What you will do
Please transcribe the entries below exactly and leave out every picture.

--- Given data Enclosed Below ---

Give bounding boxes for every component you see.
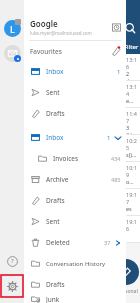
button[interactable]: Drafts — [24, 274, 126, 295]
staticText: 3 l… — [126, 131, 137, 134]
staticText: 485 — [111, 176, 121, 183]
staticText: Favourites — [30, 47, 109, 56]
staticText: o… — [126, 178, 134, 185]
staticText: 2 — [126, 70, 130, 77]
button[interactable]: Inbox — [24, 61, 126, 82]
button[interactable]: 13:14 — [0, 81, 140, 107]
staticText: Drafts — [46, 196, 123, 205]
button[interactable]: Add account — [3, 44, 21, 62]
staticText: Archive — [46, 175, 111, 184]
button[interactable]: 19:17 — [0, 189, 140, 215]
button[interactable]: Expand Deleted — [113, 238, 123, 248]
button[interactable]: Favourites — [24, 41, 126, 61]
staticText: luke.myer@mailnotused.com — [30, 30, 92, 36]
staticText: 37 — [104, 239, 111, 246]
button[interactable]: Conversation History — [24, 253, 126, 274]
button[interactable]: Junk — [24, 295, 126, 303]
button[interactable]: Deleted — [24, 232, 126, 253]
staticText: ? — [11, 257, 14, 265]
button[interactable]: Settings — [1, 275, 23, 297]
button[interactable]: 19:16 — [0, 216, 140, 242]
staticText: Invoices — [53, 154, 111, 163]
staticText: 3 — [126, 124, 130, 131]
button[interactable]: Drafts — [24, 190, 126, 211]
staticText: s()… — [126, 151, 137, 158]
staticText: Drafts — [46, 280, 123, 289]
staticText: 434 — [111, 155, 121, 162]
button[interactable]: Invoices — [24, 148, 126, 169]
button[interactable]: Compose new mail — [113, 259, 139, 285]
staticText: Filter — [124, 43, 139, 51]
staticText: 11:47 — [126, 110, 140, 124]
staticText: Sent — [46, 217, 123, 226]
button[interactable]: Help and feedback — [2, 251, 22, 271]
staticText: rsonal — [123, 288, 138, 295]
staticText: Google — [30, 18, 58, 29]
staticText: L — [10, 23, 15, 35]
staticText: e… — [126, 97, 134, 104]
button[interactable]: 10:19 — [0, 162, 140, 188]
staticText: Junk — [46, 295, 123, 303]
staticText: 19:17 — [126, 191, 140, 205]
staticText: d… — [126, 77, 134, 80]
staticText: Inbox — [46, 67, 117, 76]
staticText: Drafts — [46, 109, 123, 118]
staticText: 13:16 — [126, 56, 140, 70]
button[interactable]: Collapse Inbox — [113, 133, 123, 143]
staticText: Sent — [46, 88, 123, 97]
staticText: 13:14 — [126, 83, 140, 97]
staticText: es — [126, 205, 132, 212]
staticText: 1 — [117, 68, 121, 76]
button[interactable]: 13:16 — [0, 54, 140, 80]
button[interactable]: Current account Google — [3, 19, 21, 37]
button[interactable]: Archive — [24, 169, 126, 190]
staticText: 10:19 — [126, 164, 140, 178]
button[interactable]: Snooze notifications — [109, 20, 123, 34]
staticText: Inbox — [46, 133, 107, 142]
button[interactable]: Drafts — [24, 103, 126, 124]
button[interactable]: Inbox — [24, 127, 126, 148]
staticText: Deleted — [46, 238, 104, 247]
button[interactable]: 10:25 — [0, 135, 140, 161]
staticText: 19:16 — [126, 218, 140, 232]
button[interactable]: Edit favourites — [109, 44, 123, 58]
button[interactable]: Sent — [24, 211, 126, 232]
button[interactable]: Sent — [24, 82, 126, 103]
staticText: 1 — [107, 134, 111, 142]
button[interactable]: Google — [24, 16, 126, 38]
button[interactable]: 11:47 — [0, 108, 140, 134]
button[interactable]: Search — [122, 20, 138, 36]
staticText: Conversation History — [46, 260, 123, 268]
staticText: 10:25 — [126, 137, 140, 151]
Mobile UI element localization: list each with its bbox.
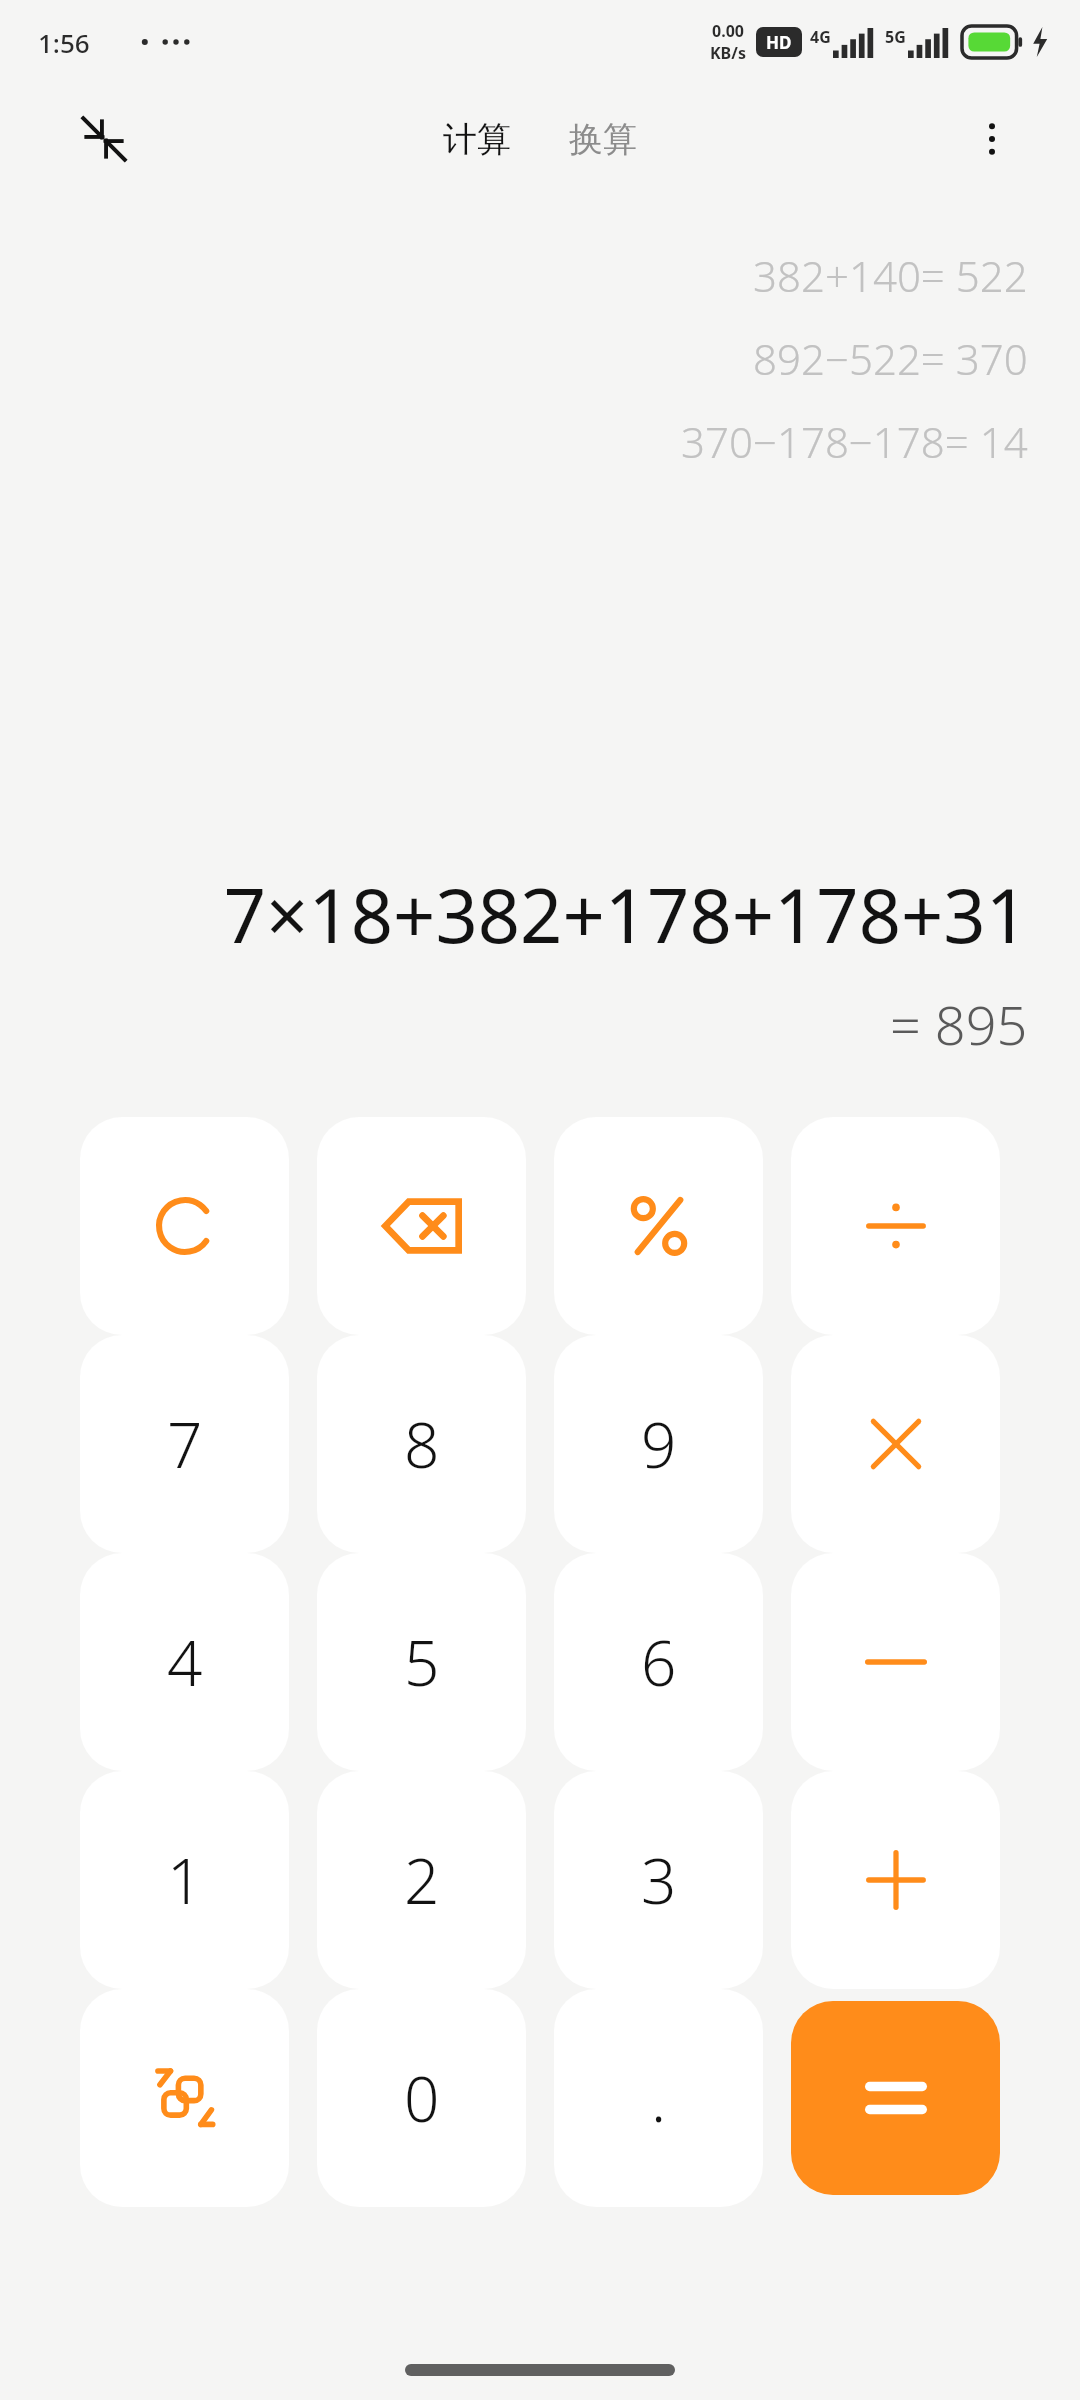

--- End of Enclosed Given data ---

Answer to the exercise
Give bounding boxes for every component you see.
button[interactable]: Drafts — [24, 274, 126, 295]
staticText: 3 l… — [126, 131, 137, 134]
staticText: 485 — [111, 176, 121, 183]
staticText: Favourites — [30, 47, 109, 56]
staticText: o… — [126, 178, 134, 185]
staticText: 2 — [126, 70, 130, 77]
button[interactable]: Inbox — [24, 61, 126, 82]
button[interactable]: 13:14 — [0, 81, 140, 107]
staticText: Drafts — [46, 196, 123, 205]
button[interactable]: Add account — [3, 44, 21, 62]
staticText: Archive — [46, 175, 111, 184]
button[interactable]: 19:17 — [0, 189, 140, 215]
button[interactable]: Expand Deleted — [113, 238, 123, 248]
button[interactable]: Favourites — [24, 41, 126, 61]
staticText: luke.myer@mailnotused.com — [30, 30, 92, 36]
staticText: 37 — [104, 239, 111, 246]
button[interactable]: Conversation History — [24, 253, 126, 274]
button[interactable]: Junk — [24, 295, 126, 303]
button[interactable]: Deleted — [24, 232, 126, 253]
staticText: ? — [11, 257, 14, 265]
button[interactable]: Settings — [1, 275, 23, 297]
button[interactable]: 19:16 — [0, 216, 140, 242]
staticText: Invoices — [53, 154, 111, 163]
staticText: 3 — [126, 124, 130, 131]
button[interactable]: Drafts — [24, 190, 126, 211]
staticText: s()… — [126, 151, 137, 158]
staticText: Drafts — [46, 280, 123, 289]
staticText: 434 — [111, 155, 121, 162]
button[interactable]: Invoices — [24, 148, 126, 169]
button[interactable]: Compose new mail — [113, 259, 139, 285]
staticText: Filter — [124, 43, 139, 51]
staticText: 11:47 — [126, 110, 140, 124]
staticText: Sent — [46, 217, 123, 226]
button[interactable]: Help and feedback — [2, 251, 22, 271]
staticText: rsonal — [123, 288, 138, 295]
staticText: Google — [30, 18, 58, 29]
staticText: L — [10, 23, 15, 35]
staticText: e… — [126, 97, 134, 104]
button[interactable]: 10:19 — [0, 162, 140, 188]
staticText: Junk — [46, 295, 123, 303]
staticText: 19:17 — [126, 191, 140, 205]
staticText: d… — [126, 77, 134, 80]
staticText: Inbox — [46, 67, 117, 76]
staticText: Drafts — [46, 109, 123, 118]
staticText: 13:16 — [126, 56, 140, 70]
button[interactable]: Collapse Inbox — [113, 133, 123, 143]
staticText: Sent — [46, 88, 123, 97]
staticText: 13:14 — [126, 83, 140, 97]
staticText: es — [126, 205, 132, 212]
staticText: 1 — [117, 68, 121, 76]
button[interactable]: 13:16 — [0, 54, 140, 80]
button[interactable]: Current account Google — [3, 19, 21, 37]
button[interactable]: Archive — [24, 169, 126, 190]
staticText: 10:19 — [126, 164, 140, 178]
button[interactable]: Snooze notifications — [109, 20, 123, 34]
staticText: Inbox — [46, 133, 107, 142]
button[interactable]: Drafts — [24, 103, 126, 124]
button[interactable]: Inbox — [24, 127, 126, 148]
staticText: Deleted — [46, 238, 104, 247]
button[interactable]: 10:25 — [0, 135, 140, 161]
staticText: 19:16 — [126, 218, 140, 232]
button[interactable]: Edit favourites — [109, 44, 123, 58]
button[interactable]: Sent — [24, 211, 126, 232]
button[interactable]: Sent — [24, 82, 126, 103]
staticText: 1 — [107, 134, 111, 142]
button[interactable]: Google — [24, 16, 126, 38]
button[interactable]: 11:47 — [0, 108, 140, 134]
button[interactable]: Search — [122, 20, 138, 36]
staticText: Conversation History — [46, 260, 123, 268]
staticText: 10:25 — [126, 137, 140, 151]
Mobile UI element localization: list each with its bbox.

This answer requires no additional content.